Hüseyin Döngel

Tarih: 22.09.2021 12:37

Türkiye hala 12 Eylül ile yüzleşebilmiş değildir- 2

Facebook Twitter Linked-in

Darbe gecesine saatler kala bir kısım siyasetçilerin az çok bildikleri darbeyi, Washington çoktan haber almıştı. 27 Mayıs ve 12 Mart’ta olduğu gibi sözde Amerikan yardım heyeti JUSMAT, çok önceden hazırlıklarını bildikleri darbeyi Pentagon’a, Washington’a bildirmişlerdi. 12 Eylül haberi “SituationRoom”a, Balgat’taki Jusmat’tan gelmişti. “Türk ordusunun komuta heyeti yönetime el koydu. Herhangi bir kuşku ve kaygıya gerek yok. Müdahale etmesi gerekenler etti”.

JUSMAT’ın başındaki General Thompson, CIA İstasyon Şefi Paul Henze, ABD Elçisi James Spain gibi isimler, darbeyi yapanların ABD ve NATO’nun dostları olduğunu söylüyorlardı. Darbenin şefi Kenan Evren, her şeyi ABD ile el ele ve NATO’nun amaçları doğrultusunda yapmıştır.

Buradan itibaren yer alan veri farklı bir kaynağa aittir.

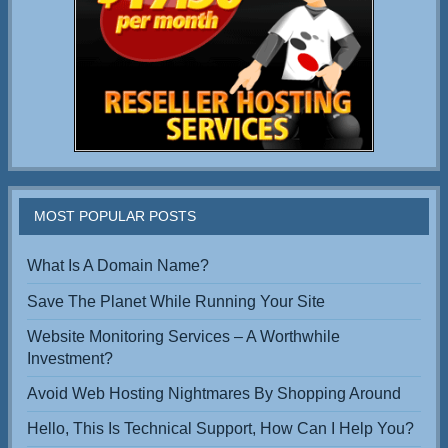
MOST POPULAR POSTS
What Is A Domain Name?
Save The Planet While Running Your Site
Website Monitoring Services – A Worthwhile
Investment?
Avoid Web Hosting Nightmares By Shopping Around
Hello, This Is Technical Support, How Can I Help You?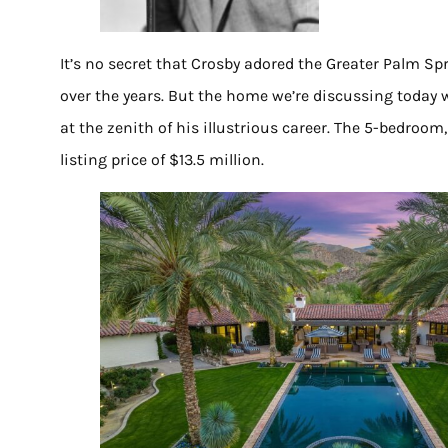
It’s no secret that Crosby adored the Greater Palm Spr
over the years. But the home we’re discussing today
at the zenith of his illustrious career. The 5-bedroo
listing price of $13.5 million.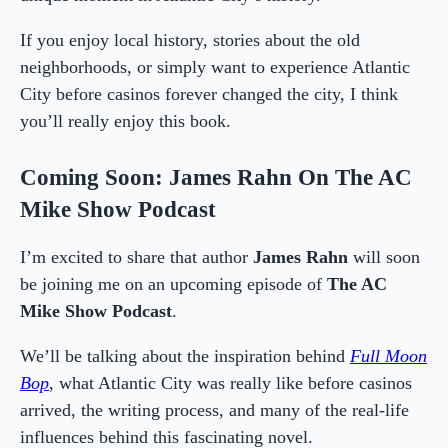
If you enjoy local history, stories about the old
neighborhoods, or simply want to experience Atlantic
City before casinos forever changed the city, I think
you’ll really enjoy this book.
Coming Soon: James Rahn On The AC
Mike Show Podcast
I’m excited to share that author
James Rahn
will soon
be joining me on an upcoming episode of
The AC
Mike Show Podcast
.
We’ll be talking about the inspiration behind
Full Moon
Bop
, what Atlantic City was really like before casinos
arrived, the writing process, and many of the real-life
influences behind this fascinating novel.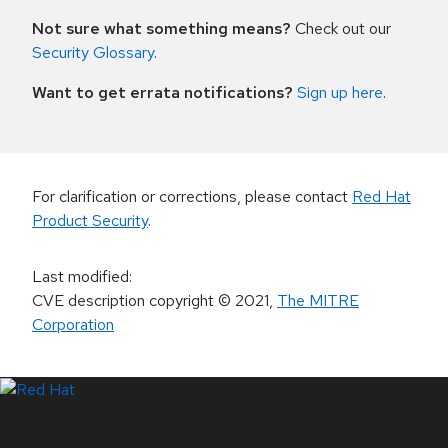
Not sure what something means?
Check out our
Security Glossary
.
Want to get errata notifications?
Sign up here
.
For clarification or corrections, please contact
Red Hat
Product Security
.
Last modified
:
CVE description copyright
© 2021
,
The MITRE
Corporation
LinkedIn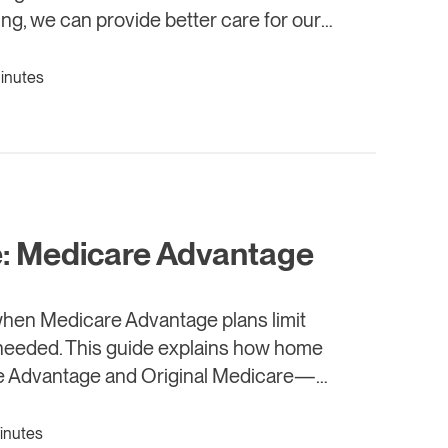
ing, we can provide better care for our
minutes
: Medicare Advantage
when Medicare Advantage plans limit
t needed. This guide explains how home
re Advantage and Original Medicare—
ort ends too soon.
inutes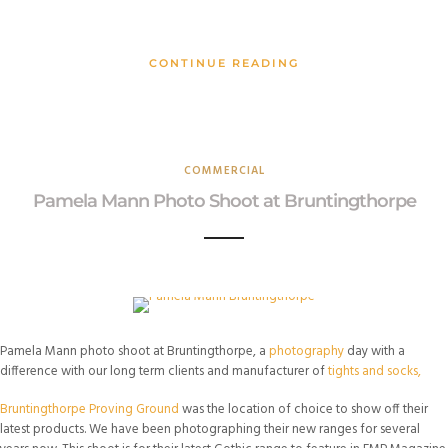
CONTINUE READING
COMMERCIAL
Pamela Mann Photo Shoot at Bruntingthorpe
Pamela Mann photo shoot at Bruntingthorpe, a
photography
day with a
difference with our long term clients and manufacturer of
tights and socks,
Bruntingthorpe Proving Ground
was the location of choice to show off their
latest products. We have been photographing their new ranges for several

Pentagon için Amerikan yanlısı darbeci generaller, “Bizim Çocuklar”dı.

 

MHP DÜŞMANI BAŞSAVCI NURETTİN SOYER, MHP’Yİ KAPATTIRMAK İSTİYOR

Saat 02.30’du. İhtilal anonsu daha yapılmamıştı. Aynı saatlerde Bolu’daki komando tugayının Ankara’ya gönderilmiş olan taburundan bir “özel tim” Mamak Nizamiyesi’nden dışarı çıktı. Hedefi Bahçelievler’di.

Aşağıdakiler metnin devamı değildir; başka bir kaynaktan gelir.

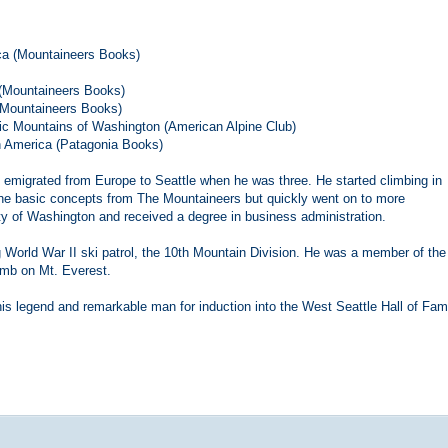
ca (Mountaineers Books)
 (Mountaineers Books)
 (Mountaineers Books)
ic Mountains of Washington (American Alpine Club)
h America (Patagonia Books)
 emigrated from Europe to Seattle when he was three. He started climbing in
the basic concepts from The Mountaineers but quickly went on to more
ty of Washington and received a degree in business administration.
g World War II ski patrol, the 10th Mountain Division. He was a member of the
imb on Mt. Everest.
this legend and remarkable man for induction into the West Seattle Hall of Fam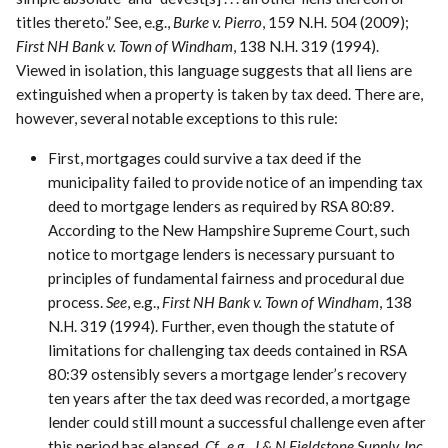
titles thereto.” See, e.g.,
Burke v. Pierro
, 159 N.H. 504 (2009);
First NH Bank v. Town of Windham
, 138 N.H. 319 (1994).
Viewed in isolation, this language suggests that all liens are
extinguished when a property is taken by tax deed. There are,
however, several notable exceptions to this rule:
First, mortgages could survive a tax deed if the
municipality failed to provide notice of an impending tax
deed to mortgage lenders as required by RSA 80:89.
According to the New Hampshire Supreme Court, such
notice to mortgage lenders is necessary pursuant to
principles of fundamental fairness and procedural due
process.
See
, e.g.,
First NH Bank v. Town of Windham
, 138
N.H. 319 (1994). Further, even though the statute of
limitations for challenging tax deeds contained in RSA
80:39 ostensibly severs a mortgage lender’s recovery
ten years after the tax deed was recorded, a mortgage
lender could still mount a successful challenge even after
this period has elapsed.
Cf., e.g., J & N Fieldstone Supply, Inc.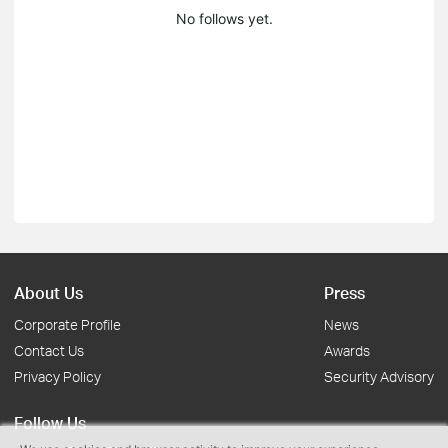
No follows yet.
About Us
Press
Corporate Profile
News
Contact Us
Awards
Privacy Policy
Security Advisory
Follow Us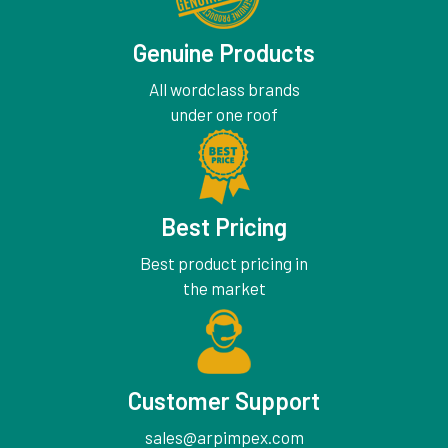
Genuine Products
All wordclass brands
under one roof
Best Pricing
Best product pricing in
the market
Customer Support
sales@arpimpex.com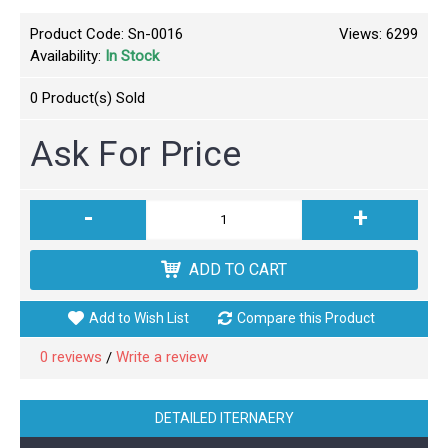
Product Code:
Sn-0016
Views: 6299
Availability:
In Stock
0
Product(s) Sold
Ask For Price
-
+
ADD TO CART
Add to Wish List
Compare this Product
0 reviews
Write a review
/
DETAILED ITERNAERY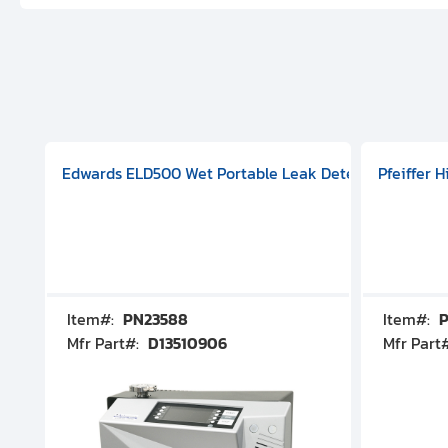
aphragm Pump, 501591V08000500
mp (DN 100 CF-F Conflat), DIVAC 1.4T Diaphragm Pump, 501591
g Station, Includes Turbovac 90i Turbo Pump (DN 63 ISO-K),
Edwards ELD500 Wet Portable Leak Detector With Int
Pfeiffer 
Item#:
PN23588
Item#:
P
Mfr Part#:
D13510906
Mfr Part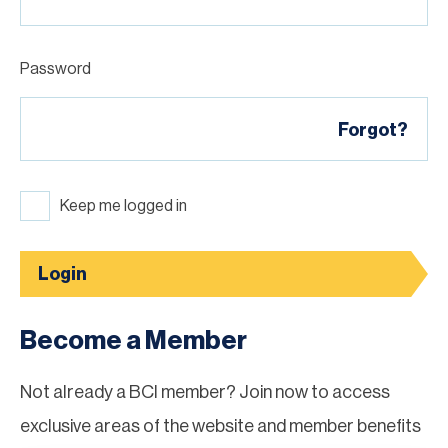
Password
Forgot?
Keep me logged in
Login
Become a Member
Not already a BCI member? Join now to access
exclusive areas of the website and member benefits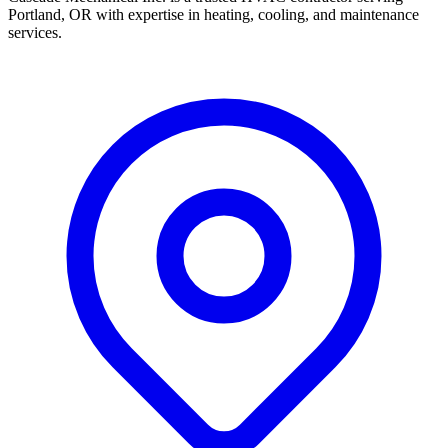
Portland, OR with expertise in heating, cooling, and maintenance
services.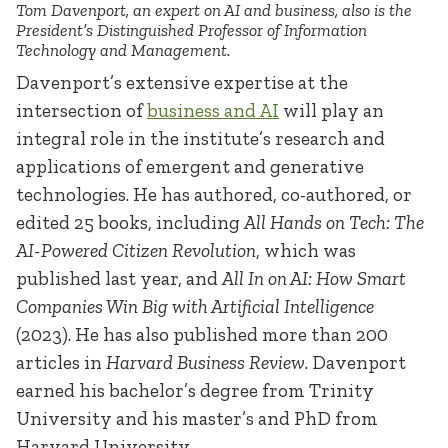
Tom Davenport, an expert on AI and business, also is the
President’s Distinguished Professor of Information
Technology and Management.
Davenport’s extensive expertise at the
intersection of
business and AI
will play an
integral role in the institute’s research and
applications of emergent and generative
technologies. He has authored, co-authored, or
edited 25 books, including
All Hands on Tech: The
AI-Powered Citizen Revolution
, which was
published last year, and
All In on AI: How Smart
Companies Win Big with Artificial Intelligence
(2023). He has also published more than 200
articles in
Harvard Business Review
. Davenport
earned his bachelor’s degree from Trinity
University and his master’s and PhD from
Harvard University.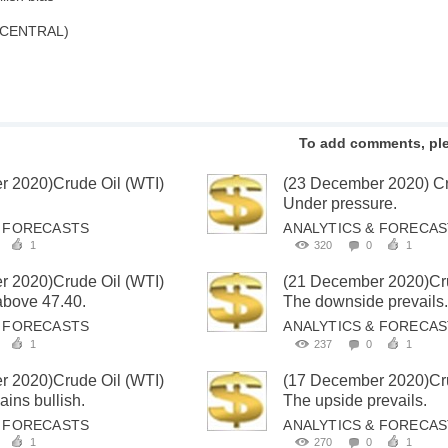
 CENTRAL)
To add comments, pl
r 2020)Crude Oil (WTI)
(23 December 2020) Cr
Under pressure.
& FORECASTS
ANALYTICS & FORECA
1
320
0
1
r 2020)Crude Oil (WTI)
(21 December 2020)Cru
 above 47.40.
The downside prevails
& FORECASTS
ANALYTICS & FORECA
1
237
0
1
r 2020)Crude Oil (WTI)
(17 December 2020)Cru
ins bullish.
The upside prevails.
& FORECASTS
ANALYTICS & FORECA
1
270
0
1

MGK Genel Sekreteri Haydar Saltık ve Başsavcı Nurettin Soyer ikilisinin MHP ve Ülkücü harekete yönelik planlı ve programlı çalışmaları doğrultusunda, emirleri altındaki özel güçler devreye sokuldu ve karanlık MHP baskını böyle başlamıştı. 12 Eylül gecesi, Ankara Sıkıyönetim Komutanlığı’nın bünyesinde yer alan Başsavcı Nurettin Soyer’in emriyle Pol-Derli Solcu polisler ve askerler, kanunsuz bir şekilde MHP Genel Merkezi’ni bastılar.

Hiçbir siyasi parti, MHP hariç, ihtilal gecesi aranmadı ve basılmadı. Ama MHP, gece saat 02.30’da asker, polis karışımı özel timler tarafından basıldı. MHP Genel Merkezi’nin baskınında başta Nurettin Soyer olmak üzere Pol-Derli Zeki Kaman ve Dürüst Oktay gibi özel tim görevlilerinin bulunması da bu baskının gerçek amacını ortaya koyuyordu.

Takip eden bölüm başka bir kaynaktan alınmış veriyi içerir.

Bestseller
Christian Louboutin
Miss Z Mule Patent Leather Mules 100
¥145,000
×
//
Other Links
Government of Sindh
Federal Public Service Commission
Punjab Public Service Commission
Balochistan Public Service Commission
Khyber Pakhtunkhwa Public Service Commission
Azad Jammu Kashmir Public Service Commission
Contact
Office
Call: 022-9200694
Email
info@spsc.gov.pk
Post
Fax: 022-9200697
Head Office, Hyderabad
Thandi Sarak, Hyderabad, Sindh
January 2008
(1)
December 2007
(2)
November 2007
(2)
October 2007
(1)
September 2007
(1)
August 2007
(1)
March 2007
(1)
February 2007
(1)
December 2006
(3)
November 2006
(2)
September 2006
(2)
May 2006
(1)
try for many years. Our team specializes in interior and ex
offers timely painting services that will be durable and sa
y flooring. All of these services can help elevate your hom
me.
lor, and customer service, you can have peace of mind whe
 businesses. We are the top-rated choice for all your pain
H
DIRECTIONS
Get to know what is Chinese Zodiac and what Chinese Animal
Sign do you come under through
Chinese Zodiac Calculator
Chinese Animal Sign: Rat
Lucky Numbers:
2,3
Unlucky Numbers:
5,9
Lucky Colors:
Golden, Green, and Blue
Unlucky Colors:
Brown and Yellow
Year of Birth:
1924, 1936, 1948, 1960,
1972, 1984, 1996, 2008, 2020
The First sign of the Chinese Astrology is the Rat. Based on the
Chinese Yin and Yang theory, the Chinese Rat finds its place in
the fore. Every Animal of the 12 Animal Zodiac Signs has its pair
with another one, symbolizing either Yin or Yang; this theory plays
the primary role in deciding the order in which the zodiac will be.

MHP Genel Merkezi’ne gece gelerek, her türlü arama ve tarama işlerini yaparak, kamuoyunda MHP’yi suçlu duruma düşürmek isteyen Nurettin Soyer’in tek amacı, milliyetçi hareketi 12 Eylül mahkemelerinde yargılamaktı.

 

EVREN: “SOYER, ARKANDAYIM, İSTEDİĞİNİ YAPABİLİRSİN”

Hava Hâkim Albay Nurettin Soyer, 1980 başında darbeyi planlayanlar tarafından Ankara 4. Kolordu Komutanlığı Sıkıyönetim Askeri Mahkemesi Başsavcılığı’na atanır.

Nurettin Soyer, Kenan Evren’i ve Konsey üyelerini ziyaret etmiştir. Ardından onlarla toplantı yapmıştır. Konseyin, başta Türkeş olmak üzere MHP yöneticilerinin, Ülkücü kuruluşların yöneticilerinin tutuklanmaları taleplerini yerine getirecekti. Beşli çeteye, MHP aleyhine hazırladığı sahte delilleri, gerçek dışı düzmece haberleri göstermiş ve onların onayını almıştır. Evren’den cesaret alan Soyer, Konsey üyelerine “sizin desteğiniz devam ettiği müddetçe Türkeş ve arkadaşları asla cezaevinden çıkamaz.” diyordu.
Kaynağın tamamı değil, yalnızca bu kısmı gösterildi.